As it is, the reports are surely making me ensure my phone screen is off at night now.

But the whole thing reminds me of a study years back that delivered headlines saying that children who were read stories at night were less likely to get into trouble as teenagers. It was a study I noticed, as I read my kids stories at night, but it kept striking me that the correlation could so easily be picking up something completely different.

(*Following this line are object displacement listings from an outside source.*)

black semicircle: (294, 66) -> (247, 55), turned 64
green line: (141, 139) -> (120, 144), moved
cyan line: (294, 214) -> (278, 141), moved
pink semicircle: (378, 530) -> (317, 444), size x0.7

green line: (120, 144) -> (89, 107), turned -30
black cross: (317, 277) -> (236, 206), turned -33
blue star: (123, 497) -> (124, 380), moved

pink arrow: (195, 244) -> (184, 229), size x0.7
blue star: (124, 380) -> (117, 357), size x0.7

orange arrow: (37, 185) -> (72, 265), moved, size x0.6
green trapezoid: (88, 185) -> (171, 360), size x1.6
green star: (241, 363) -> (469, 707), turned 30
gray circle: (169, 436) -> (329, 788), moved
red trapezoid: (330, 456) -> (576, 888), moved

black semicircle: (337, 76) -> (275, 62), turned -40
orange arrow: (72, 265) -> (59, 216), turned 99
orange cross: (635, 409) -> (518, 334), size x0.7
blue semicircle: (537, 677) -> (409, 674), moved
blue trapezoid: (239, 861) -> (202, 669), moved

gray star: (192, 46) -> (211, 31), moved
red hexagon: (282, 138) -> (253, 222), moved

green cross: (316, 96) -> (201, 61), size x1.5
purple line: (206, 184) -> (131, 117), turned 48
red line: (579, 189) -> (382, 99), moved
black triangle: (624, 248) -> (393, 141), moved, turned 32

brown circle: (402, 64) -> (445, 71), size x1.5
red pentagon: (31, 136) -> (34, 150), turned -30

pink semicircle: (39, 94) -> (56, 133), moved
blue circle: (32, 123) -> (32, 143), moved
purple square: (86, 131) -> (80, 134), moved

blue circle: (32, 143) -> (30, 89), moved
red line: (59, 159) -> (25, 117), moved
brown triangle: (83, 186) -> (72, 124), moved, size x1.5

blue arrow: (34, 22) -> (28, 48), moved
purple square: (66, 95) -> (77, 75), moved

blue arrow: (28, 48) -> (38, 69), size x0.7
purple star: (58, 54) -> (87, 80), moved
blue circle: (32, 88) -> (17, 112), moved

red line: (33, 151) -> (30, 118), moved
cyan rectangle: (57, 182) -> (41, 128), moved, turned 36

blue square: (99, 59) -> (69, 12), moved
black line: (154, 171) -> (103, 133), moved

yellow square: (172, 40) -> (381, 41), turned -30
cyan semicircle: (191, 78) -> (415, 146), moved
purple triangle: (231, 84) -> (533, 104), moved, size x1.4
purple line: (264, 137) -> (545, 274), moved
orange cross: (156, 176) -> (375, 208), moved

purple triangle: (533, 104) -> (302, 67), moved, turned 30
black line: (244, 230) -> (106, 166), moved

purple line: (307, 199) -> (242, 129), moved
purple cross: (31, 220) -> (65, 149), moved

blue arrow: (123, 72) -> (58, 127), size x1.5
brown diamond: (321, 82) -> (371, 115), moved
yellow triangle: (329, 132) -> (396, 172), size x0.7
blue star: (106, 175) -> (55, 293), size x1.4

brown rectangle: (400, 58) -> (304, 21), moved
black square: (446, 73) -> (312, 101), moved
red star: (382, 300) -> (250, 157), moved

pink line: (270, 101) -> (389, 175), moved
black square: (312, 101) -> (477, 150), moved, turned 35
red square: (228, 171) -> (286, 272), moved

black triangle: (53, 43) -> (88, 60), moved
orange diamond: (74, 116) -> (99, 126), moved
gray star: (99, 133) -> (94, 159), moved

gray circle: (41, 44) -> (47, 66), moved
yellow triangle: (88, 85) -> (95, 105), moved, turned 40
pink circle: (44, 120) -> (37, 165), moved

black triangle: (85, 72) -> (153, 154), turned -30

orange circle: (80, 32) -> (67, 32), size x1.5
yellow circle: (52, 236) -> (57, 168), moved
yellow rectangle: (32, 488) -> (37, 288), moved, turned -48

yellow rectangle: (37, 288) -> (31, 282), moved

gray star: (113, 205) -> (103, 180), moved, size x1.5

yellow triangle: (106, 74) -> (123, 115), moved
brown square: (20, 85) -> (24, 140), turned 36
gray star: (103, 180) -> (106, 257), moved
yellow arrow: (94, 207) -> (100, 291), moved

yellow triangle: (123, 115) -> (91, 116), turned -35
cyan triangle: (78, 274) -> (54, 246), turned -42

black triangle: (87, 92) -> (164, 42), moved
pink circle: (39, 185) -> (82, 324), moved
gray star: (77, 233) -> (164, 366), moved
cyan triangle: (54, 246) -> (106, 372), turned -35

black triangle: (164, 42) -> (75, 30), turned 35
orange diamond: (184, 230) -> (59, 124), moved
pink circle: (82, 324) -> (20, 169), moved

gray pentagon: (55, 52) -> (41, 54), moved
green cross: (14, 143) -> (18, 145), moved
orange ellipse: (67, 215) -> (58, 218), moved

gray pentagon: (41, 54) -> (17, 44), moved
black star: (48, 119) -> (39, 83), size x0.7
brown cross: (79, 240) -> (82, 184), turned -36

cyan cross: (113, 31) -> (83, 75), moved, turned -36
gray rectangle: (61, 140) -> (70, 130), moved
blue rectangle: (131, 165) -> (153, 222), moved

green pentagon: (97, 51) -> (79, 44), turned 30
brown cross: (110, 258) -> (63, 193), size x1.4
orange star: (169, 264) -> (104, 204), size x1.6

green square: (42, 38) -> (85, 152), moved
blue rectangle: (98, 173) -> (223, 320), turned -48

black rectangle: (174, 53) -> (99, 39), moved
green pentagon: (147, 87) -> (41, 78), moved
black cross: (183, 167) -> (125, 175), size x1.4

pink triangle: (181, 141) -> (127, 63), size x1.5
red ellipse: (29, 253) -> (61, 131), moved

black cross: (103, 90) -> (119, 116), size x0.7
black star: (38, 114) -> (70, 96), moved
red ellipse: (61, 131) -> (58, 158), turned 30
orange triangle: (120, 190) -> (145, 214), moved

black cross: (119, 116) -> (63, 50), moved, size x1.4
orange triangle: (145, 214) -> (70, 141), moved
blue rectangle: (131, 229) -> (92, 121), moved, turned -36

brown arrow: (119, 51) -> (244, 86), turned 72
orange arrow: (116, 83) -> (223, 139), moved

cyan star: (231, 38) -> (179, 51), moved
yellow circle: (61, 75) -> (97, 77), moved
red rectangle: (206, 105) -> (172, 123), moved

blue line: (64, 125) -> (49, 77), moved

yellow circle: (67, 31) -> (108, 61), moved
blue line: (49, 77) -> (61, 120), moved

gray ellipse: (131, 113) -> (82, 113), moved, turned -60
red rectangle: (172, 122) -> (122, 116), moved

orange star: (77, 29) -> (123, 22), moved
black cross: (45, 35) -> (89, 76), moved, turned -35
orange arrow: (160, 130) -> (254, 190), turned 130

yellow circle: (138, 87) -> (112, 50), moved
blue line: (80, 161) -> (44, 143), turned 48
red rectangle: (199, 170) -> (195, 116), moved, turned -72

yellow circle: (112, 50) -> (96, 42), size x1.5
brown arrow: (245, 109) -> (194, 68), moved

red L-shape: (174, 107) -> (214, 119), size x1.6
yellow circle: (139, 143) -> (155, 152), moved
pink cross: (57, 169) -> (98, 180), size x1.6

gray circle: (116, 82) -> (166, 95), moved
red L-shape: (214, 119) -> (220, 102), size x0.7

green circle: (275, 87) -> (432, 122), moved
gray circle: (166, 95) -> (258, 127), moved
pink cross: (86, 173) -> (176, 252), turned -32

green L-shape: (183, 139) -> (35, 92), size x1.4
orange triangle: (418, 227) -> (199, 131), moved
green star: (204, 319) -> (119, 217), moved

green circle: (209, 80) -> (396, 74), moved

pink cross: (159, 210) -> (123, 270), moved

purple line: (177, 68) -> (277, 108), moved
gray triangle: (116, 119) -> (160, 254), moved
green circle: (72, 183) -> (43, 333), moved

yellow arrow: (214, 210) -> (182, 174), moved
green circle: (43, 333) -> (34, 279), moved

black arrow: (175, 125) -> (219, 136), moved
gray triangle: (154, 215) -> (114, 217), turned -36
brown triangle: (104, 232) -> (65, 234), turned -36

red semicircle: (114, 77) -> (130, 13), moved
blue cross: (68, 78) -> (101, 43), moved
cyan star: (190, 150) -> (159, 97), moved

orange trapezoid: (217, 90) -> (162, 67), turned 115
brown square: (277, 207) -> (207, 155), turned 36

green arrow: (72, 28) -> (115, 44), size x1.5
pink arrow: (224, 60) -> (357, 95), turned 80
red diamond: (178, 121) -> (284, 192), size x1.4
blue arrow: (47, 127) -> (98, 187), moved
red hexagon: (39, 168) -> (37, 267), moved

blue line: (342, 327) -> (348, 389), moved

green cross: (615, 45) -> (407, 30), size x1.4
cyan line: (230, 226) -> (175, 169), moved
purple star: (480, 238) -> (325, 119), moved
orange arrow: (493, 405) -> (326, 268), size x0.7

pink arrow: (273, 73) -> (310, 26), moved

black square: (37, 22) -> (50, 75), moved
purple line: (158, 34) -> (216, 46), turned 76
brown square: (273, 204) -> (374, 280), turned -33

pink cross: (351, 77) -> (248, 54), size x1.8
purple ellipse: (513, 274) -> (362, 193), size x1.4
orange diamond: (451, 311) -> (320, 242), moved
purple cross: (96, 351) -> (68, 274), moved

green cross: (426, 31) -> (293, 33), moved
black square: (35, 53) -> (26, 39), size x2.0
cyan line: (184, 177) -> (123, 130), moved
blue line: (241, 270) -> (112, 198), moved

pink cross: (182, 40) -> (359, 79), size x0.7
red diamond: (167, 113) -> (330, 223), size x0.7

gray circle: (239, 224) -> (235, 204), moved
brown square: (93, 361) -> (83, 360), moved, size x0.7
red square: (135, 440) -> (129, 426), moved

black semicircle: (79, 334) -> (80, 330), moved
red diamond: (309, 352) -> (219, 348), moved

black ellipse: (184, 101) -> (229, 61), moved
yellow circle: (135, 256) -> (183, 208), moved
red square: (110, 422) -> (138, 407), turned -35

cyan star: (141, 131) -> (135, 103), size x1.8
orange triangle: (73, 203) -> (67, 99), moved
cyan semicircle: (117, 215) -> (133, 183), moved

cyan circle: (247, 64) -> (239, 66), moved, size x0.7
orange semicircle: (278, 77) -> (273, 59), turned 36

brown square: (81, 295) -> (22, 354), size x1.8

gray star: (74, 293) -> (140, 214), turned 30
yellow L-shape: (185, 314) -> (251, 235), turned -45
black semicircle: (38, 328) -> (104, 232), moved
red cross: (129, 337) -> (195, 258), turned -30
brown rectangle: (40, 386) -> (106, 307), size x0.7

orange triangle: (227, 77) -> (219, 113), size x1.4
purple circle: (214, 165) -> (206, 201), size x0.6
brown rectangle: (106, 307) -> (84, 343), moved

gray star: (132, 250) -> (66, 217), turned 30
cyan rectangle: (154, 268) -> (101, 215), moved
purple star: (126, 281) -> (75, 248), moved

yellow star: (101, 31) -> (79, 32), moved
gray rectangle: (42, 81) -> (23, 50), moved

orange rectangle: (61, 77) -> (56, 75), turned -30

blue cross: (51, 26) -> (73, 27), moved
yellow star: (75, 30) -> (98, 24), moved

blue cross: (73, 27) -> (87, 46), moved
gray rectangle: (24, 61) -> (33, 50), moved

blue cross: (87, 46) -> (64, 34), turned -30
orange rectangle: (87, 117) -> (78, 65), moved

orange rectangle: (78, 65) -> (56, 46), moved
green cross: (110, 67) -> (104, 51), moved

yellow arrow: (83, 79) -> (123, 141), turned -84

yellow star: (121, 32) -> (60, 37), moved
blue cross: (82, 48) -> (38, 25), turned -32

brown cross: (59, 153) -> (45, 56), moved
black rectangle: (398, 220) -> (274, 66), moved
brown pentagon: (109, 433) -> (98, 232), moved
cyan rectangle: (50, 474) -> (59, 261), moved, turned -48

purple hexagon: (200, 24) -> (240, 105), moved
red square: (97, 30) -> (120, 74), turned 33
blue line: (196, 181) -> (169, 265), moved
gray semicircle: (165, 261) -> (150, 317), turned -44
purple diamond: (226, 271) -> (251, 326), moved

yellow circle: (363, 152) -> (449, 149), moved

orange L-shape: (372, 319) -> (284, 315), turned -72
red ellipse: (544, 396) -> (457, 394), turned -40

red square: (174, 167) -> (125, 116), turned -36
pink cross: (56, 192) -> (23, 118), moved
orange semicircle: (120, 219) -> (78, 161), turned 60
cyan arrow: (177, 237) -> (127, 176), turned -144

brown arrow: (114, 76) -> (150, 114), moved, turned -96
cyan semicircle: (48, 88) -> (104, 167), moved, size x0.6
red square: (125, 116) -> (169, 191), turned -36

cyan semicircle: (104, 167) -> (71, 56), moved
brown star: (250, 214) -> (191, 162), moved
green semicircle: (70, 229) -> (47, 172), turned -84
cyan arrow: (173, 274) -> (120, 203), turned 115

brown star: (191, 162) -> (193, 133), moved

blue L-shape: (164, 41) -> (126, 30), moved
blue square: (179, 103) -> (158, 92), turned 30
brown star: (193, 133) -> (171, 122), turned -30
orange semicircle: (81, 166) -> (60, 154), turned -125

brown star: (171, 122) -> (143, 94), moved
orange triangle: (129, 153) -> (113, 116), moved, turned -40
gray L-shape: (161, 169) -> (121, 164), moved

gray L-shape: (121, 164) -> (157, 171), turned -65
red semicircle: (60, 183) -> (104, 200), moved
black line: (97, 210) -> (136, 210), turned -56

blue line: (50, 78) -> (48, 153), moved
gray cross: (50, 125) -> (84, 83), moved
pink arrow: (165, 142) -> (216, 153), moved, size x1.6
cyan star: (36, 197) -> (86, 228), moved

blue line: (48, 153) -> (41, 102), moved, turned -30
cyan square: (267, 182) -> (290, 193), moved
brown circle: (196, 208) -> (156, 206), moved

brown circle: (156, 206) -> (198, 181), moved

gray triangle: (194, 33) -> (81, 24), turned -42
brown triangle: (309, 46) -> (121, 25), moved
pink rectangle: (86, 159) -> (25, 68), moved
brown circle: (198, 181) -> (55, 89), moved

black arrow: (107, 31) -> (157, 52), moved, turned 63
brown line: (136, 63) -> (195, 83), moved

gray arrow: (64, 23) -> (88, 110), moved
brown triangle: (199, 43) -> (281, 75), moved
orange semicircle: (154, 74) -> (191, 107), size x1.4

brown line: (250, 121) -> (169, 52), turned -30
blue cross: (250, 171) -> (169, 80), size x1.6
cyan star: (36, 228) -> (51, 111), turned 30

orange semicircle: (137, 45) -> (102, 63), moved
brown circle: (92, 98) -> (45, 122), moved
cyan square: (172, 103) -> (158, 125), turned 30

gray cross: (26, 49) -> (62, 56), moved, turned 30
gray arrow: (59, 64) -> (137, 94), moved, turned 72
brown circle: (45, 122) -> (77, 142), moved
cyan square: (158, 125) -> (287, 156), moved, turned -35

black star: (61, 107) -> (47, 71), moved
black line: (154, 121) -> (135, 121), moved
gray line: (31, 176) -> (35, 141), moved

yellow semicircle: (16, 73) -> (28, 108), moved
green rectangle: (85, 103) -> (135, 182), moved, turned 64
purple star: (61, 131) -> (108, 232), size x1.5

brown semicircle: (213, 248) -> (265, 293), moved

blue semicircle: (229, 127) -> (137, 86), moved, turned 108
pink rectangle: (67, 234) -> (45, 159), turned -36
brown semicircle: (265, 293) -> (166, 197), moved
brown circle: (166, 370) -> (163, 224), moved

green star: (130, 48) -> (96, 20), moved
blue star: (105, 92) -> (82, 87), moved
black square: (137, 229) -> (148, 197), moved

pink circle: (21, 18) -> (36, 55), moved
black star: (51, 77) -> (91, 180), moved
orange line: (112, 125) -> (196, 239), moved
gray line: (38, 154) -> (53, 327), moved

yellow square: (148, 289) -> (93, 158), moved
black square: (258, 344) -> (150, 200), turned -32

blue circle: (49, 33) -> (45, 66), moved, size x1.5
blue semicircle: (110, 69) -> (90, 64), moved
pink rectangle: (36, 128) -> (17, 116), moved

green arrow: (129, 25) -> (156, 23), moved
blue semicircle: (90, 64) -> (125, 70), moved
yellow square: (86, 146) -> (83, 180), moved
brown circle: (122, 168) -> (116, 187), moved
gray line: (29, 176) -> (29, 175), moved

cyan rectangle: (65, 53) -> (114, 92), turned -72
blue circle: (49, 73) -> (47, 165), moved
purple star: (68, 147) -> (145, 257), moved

Do parents who are in conflict, are alcoholics or drug abusers, grappling with poverty, or a whole range of other parenting-disruptive issues, still tuck their children up into bed each night with a bedtime story? It still seems to me, the bedtime story could be a positive result of other factors that also mean those children will do better as teenagers.

The truth is that any parent who reads stories to their child at night is demonstrating attention, care and respect, valuing their youngster’s wellbeing, and many other things — so the fact that all these can be there at least sometimes may help a lot come that turbulent hormonal and brain development period that unfolds with the teenage years.

But whether our latest correlation is between city lights and prostate cancer, or bedtime stories and teenage mental health, or even between drinking hot tea and throat cancer, the thing about science and studies is that we all need to learn that most of it is about possibilities, not certainties: a ‘maybe’ connection.

Worthwhile, as we continue to understand our world ever better, but not conclusive, yet. For science is a journey. And two things that move the same way only might be because one is causing the other.